We study a two-species PASEP, in which there are two types of particles, "heavy" and "light," hopping right and left on a one-dimensional lattice of n cells with open boundaries. In this process, only the "heavy" particles can enter on the left of the lattice and exit from the right of the lattice. In the bulk, any transition where a heavier particle type swaps places with an adjacent lighter particle type is possible. We generalize the combinatorial results of Corteel and Williams for the ordinary PASEP by defining ``rhombic alternative tableaux'' to give a combinatorial formula for the stationary probabilities for the states of this two-species PASEP.

This paper generalizes the q=0 result below.

In this paper, I use the matrix ansatz to define tableaux that are certain concatenations of Catalan tableaux which I call ``multi-Catalan tableaux'', to give a formula for stationary probabilities for the two-species TASEP.

Stationary probabilities of the TASEP with open boundaries are computed by the enumeration of Catalan tableaux, which are certain Young diagrams filled with α's and β's that satisfy some conditions on the rows and columns.
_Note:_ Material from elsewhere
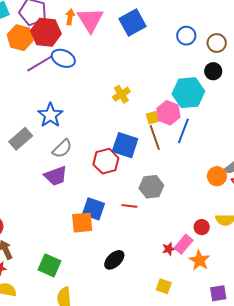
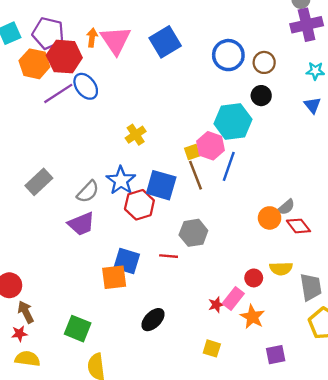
blue circle: (186, 36) -> (228, 55), size x1.4
blue ellipse: (63, 58) -> (86, 86), turned 30
yellow cross: (121, 94) -> (136, 135), moved
blue star: (50, 115) -> (121, 181), moved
In this paper, I give an exact determinantal formula for the steady state probability of each state of the TASEP by constructing a bijection from the Catalan tableaux to weighted lattice paths on a Young diagram. This result gives an α / β generalization of a formula of Narayana that counts unweighted lattice paths on a Young diagram. I also give a formula for the enumeration of Catalan tableaux that satisfy a given condition on the rows, which corresponds to the steady state probability that in the TASEP on a lattice with n sites, precisely k of the sites are occupied by particles. This formula is an α / β generalization of the Narayana numbers.

This is short paper with a nicer proof of the above result that directly uses the Lingstrom-Gessel-Viennot Lemma to get the bijection from Catalan tableaux to non-crossing lattice paths.